Este lenguaje, común hasta el siglo XIX, ha devenido obsoleto. Kant solo importa a los estudiantes de filosofía, que cada vez son menos en una sociedad sin mercado para las humanidades. Tampoco tiene un gran mercado el cristianismo. Sin embargo, el principio ético sobre el amor al prójimo recorre transversalmente la Biblia y es su elemento más subversivo, ayer y hoy, desde el Levítico (19:18), los Evangelios de Mateo (22:39) y Juan (13:34) o la Epístola de Pablo a los Romanos (12:14-21), hasta la doctrina social de la Iglesia. El «prójimo» no es una abstracción, sino cada uno de los hombres, incluidos los diferentes, los enemigos; el forastero que viajaba de Jerusalén a Jericó y que, asaltado, sólo fue atendido por el buen samaritano a quien despreciaba el pueblo judío (Lucas 10:29-37); los refugiados que hoy vienen de Siria, tan cerca de Jericó; los inmigrantes que no naufragan en el Mediterráneo; o, simplemente, las víctimas de la fuerza, la desigualdad o la injusticia que Jesús llamó por ese nombre en el Sermón de la Montaña (Mateo 5-7): bienaventurados los que tienen hambre y sed de justicia y quienes a causa de ella sufren persecución. Un discurso que suena hoy a música celestial para sordos, aunque, por fortuna, todavía haya líderes, como Angela Merkel, con coraje para invocar la existencia de un imperativo moral al responder arriesgadamente ante una emergencia humanitaria, rechazando someterla a límites numéricos que olvidan al individuo, y para decir en alto que «no llegan a nosotros masas, sino personas concretas con la dignidad que Dios les ha dado».

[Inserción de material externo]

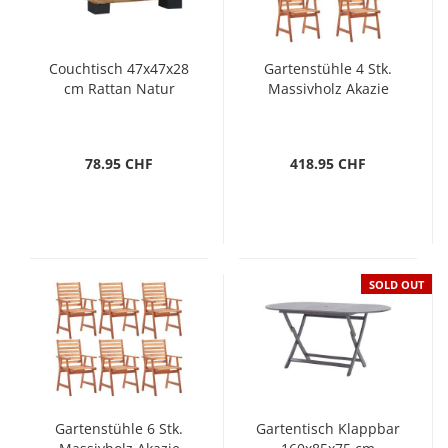
Couchtisch 47x47x28
Gartenstühle 4 Stk.
cm Rattan Natur
Massivholz Akazie
78.95 CHF
418.95 CHF
SOLD OUT
Gartenstühle 6 Stk.
Gartentisch Klappbar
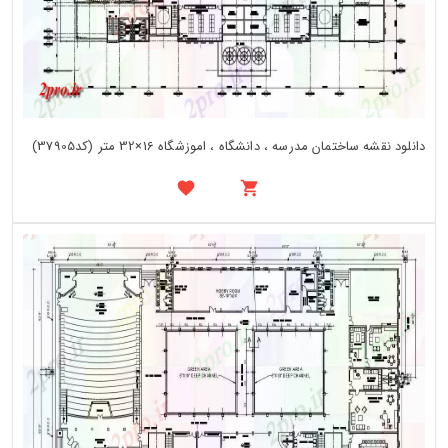
دانلود نقشه ساختمان مدرسه ، دانشگاه ، اموزشگاه 16×32 متر (کد37905)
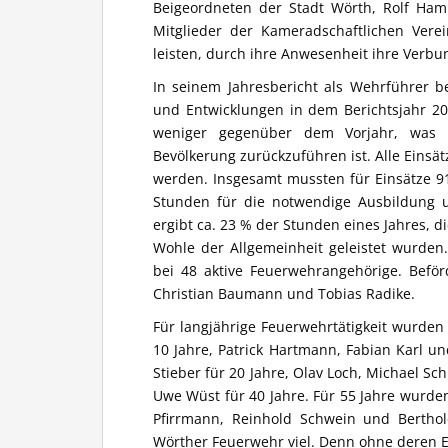
Beigeordneten der Stadt Wörth, Rolf Ham
Mitglieder der Kameradschaftlichen Vere
leisten, durch ihre Anwesenheit ihre Verb
In seinem Jahresbericht als Wehrführer be
und Entwicklungen in dem Berichtsjahr 20
weniger gegenüber dem Vorjahr, was s
Bevölkerung zurückzuführen ist. Alle Einsät
werden. Insgesamt mussten für Einsätze 
Stunden für die notwendige Ausbildung
ergibt ca. 23 % der Stunden eines Jahres,
Wohle der Allgemeinheit geleistet wurden
bei 48 aktive Feuerwehrangehörige. Befö
Christian Baumann und Tobias Radike.
Für langjährige Feuerwehrtätigkeit wurden 
10 Jahre, Patrick Hartmann, Fabian Karl u
Stieber für 20 Jahre, Olav Loch, Michael S
Uwe Wüst für 40 Jahre. Für 55 Jahre wurde
Pfirrmann, Reinhold Schwein und Bertho
Wörther Feuerwehr viel. Denn ohne deren E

El Nuevo Testamento no sólo contiene palabras de compasión y amor universales, sino un relato de hechos que asumen ese mandato de principio a fin: Jesucristo nació para sufrir y morir como hombre, por los hombres y con los hombres. Después se nos revelará su misión salvífica, pero lo que los Evangelios narran es la historia de una pasión compartida. Sea verdad o sólo una hermosa ficción, no conozco otro mensaje de igual fuerza y coherencia a través de los siglos, lleno de detalles que desafían la imaginación y que podríamos reconocer en nuestro entorno a poco que mirásemos cara a cara al hombre sin dejarnos deslumbrar por el fulgor aritmético de la economía. Que ese conglomerado de palabras, imágenes e ideas que las navidades traen a una memoria colectiva cada vez más despoblada de valores contribuya a prender la luz interior del mundo y aporte una dosis de compasión para redimirlo de tanto dolor.

Antonio Hernández-Gil, miembro de la Real Academia de Jurisprudencia y Legislación.